No seu sermão após a procissão do Campo nas últimas festas do Senhor Santo Cristo, o Cardeal D. Tolentino de Mendonça apontou o desafio epocal do transhumanismo. Já aqui vamos atrasados nesta referência, mas cada atraso com que abordemos esse tema só no-lo torna mais atual.
O transhumanismo é um movimento gerado a meados do século passado, que propõe a superação de limitações do corpo humano mediante dispositivos tecnológicos. Entretanto, o desenvolvimento das nanotecnologias, das ciências cognitivas, em particular a IA, e das técnicas de edição genética, multiplicaram e precipitaram as possibilidades de tais intervenções.
Face
a essas possibilidades, Tolentino de Mendonça partilhou a noção de
individualidade humana implicada no transhumanismo: não como duração de algum
núcleo essencial, mas como processo de possível desenvolvimento e realização. Em
conformidade ao atual conceito de inacabamento biológico do Homo Sapiens, às
análises existenciais de Heidegger e Sartre etc.
No
entanto, o Cardeal português divergiu da conceção transhumanista das nossas
condições biológicas e daquelas tecnologias como meros elementos de um campo de
combinações e produções a explorar. Tendo antes proposto, na tradição
aristotélica, uma formulação do ser humano inspirada na definição por Miguel
Ângelo da arte escultórica: cada indivíduo humano deve ser um “parto” pelo qual
a obra se liberte da pedra tosca que a encobre.
Os
receios da aposta transhumanista são tão velhos e conhecidos quanto o
Frankenstein de Mary Shelley. Em troca, o problema do postulado de Tolentino de
Mendonça de uma forma prévia sob a rocha bruta, forma que orientaria e mobilizaria
o trabalho de esculpir esta última, é o da justificação desse postulado e o do
reconhecimento de uma tal forma humana.
Perplexos
entre esses modos de nos concebermos como “humanos” numa civilização
tecnológica, convirá começar por reconhecer como, nesta civilização, se estão a
transformar as condições dessa conceção. Para isso, deixo apontadas quatro
transformações em curso segundo Gernot Böhme (Invasive Technification,
2012):
A
tecnificação da vida está a incrementar uma divergência entre ações orientadas,
instrumentalmente racionais – p. ex. de reprodução, de nutrição, de transporte…

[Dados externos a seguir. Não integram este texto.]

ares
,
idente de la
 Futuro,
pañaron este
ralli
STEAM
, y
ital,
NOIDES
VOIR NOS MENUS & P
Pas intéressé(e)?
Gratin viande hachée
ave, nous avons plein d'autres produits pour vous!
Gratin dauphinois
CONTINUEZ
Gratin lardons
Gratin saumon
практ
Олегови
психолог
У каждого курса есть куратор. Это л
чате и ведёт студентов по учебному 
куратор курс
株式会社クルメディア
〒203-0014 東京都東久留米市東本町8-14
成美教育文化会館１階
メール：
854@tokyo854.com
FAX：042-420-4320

– e ações de prossecução espontânea da vida natural – p. ex. de relacionamento
sexual, de alimentação, de movimento… Desvinculando as segundas da orientação
prática que partilhavam com as primeiras.
À
medida em que o corpo humano se torna menos relevante na produção, o corpo
surge como um meio de novos prazeres sensoriais. Assim como a remissão de
operações mentais repetitivas e práticas para máquinas faculta a exploração de
outras formas de consciência. A tecnificação tem sido assim acompanhada pela
integração no dia-a-dia de inúmeras práticas exotéricas de meditação etc.
O
desenvolvimento de um mundo de imagens com regras próprias – dos jogos virtuais
ao metaverso – desvincula a nossa imaginação do mundo em que nos encontramos corporalmente.

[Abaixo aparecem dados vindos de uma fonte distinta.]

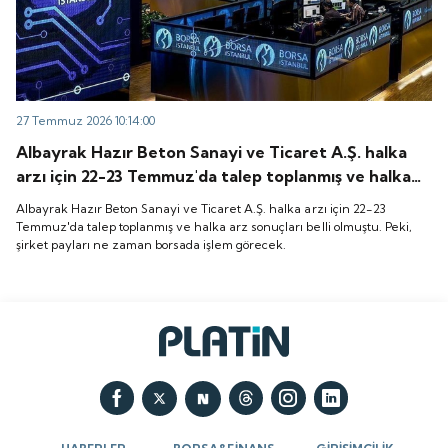
27 Temmuz 2026 10:14:00
Albayrak Hazır Beton Sanayi ve Ticaret A.Ş. halka
arzı için 22-23 Temmuz'da talep toplanmış ve halka
arz sonuçları belli olmuştu. Peki, şirket payları ne
Albayrak Hazır Beton Sanayi ve Ticaret A.Ş. halka arzı için 22-23
zaman borsada işlem görecek.
Temmuz'da talep toplanmış ve halka arz sonuçları belli olmuştu. Peki,
şirket payları ne zaman borsada işlem görecek.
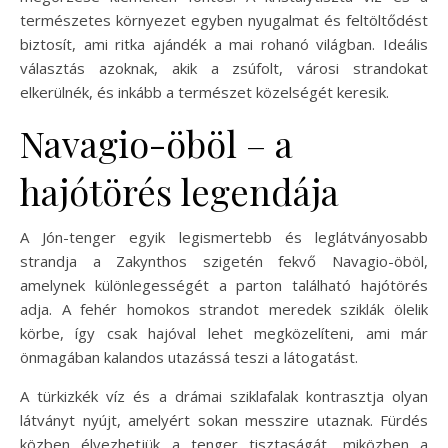
természetes környezet egyben nyugalmat és feltöltődést
biztosít, ami ritka ajándék a mai rohanó világban. Ideális
választás azoknak, akik a zsúfolt, városi strandokat
elkerülnék, és inkább a természet közelségét keresik.
Navagio-öböl – a
hajótörés legendája
A Jón-tenger egyik legismertebb és leglátványosabb
strandja a Zakynthos szigetén fekvő Navagio-öböl,
amelynek különlegességét a parton található hajótörés
adja. A fehér homokos strandot meredek sziklák ölelik
körbe, így csak hajóval lehet megközelíteni, ami már
önmagában kalandos utazássá teszi a látogatást.
A türkizkék víz és a drámai sziklafalak kontrasztja olyan
látványt nyújt, amelyért sokan messzire utaznak. Fürdés
közben élvezhetjük a tenger tisztaságát, miközben a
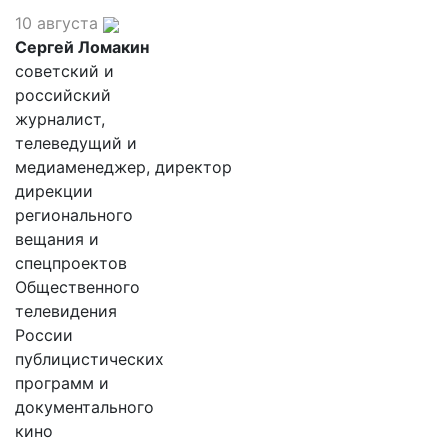
10 августа
Сергей Ломакин
советский и
российский
журналист,
телеведущий и
медиаменеджер, директор
дирекции
регионального
вещания и
спецпроектов
Общественного
телевидения
России
публицистических
программ и
документального
кино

Empobrecendo a experiência física direta em nome da segurança etc., e
multiplicando formas virtuais de satisfação alternativas às corpóreas.
O
desenvolvimento de sistemas de monitorização dos comportamentos está a
dispensar os indivíduos da internalização de valores morais e códigos de
conduta, dissolvendo-se assim o autocontrolo e quaisquer éticas deontológicas.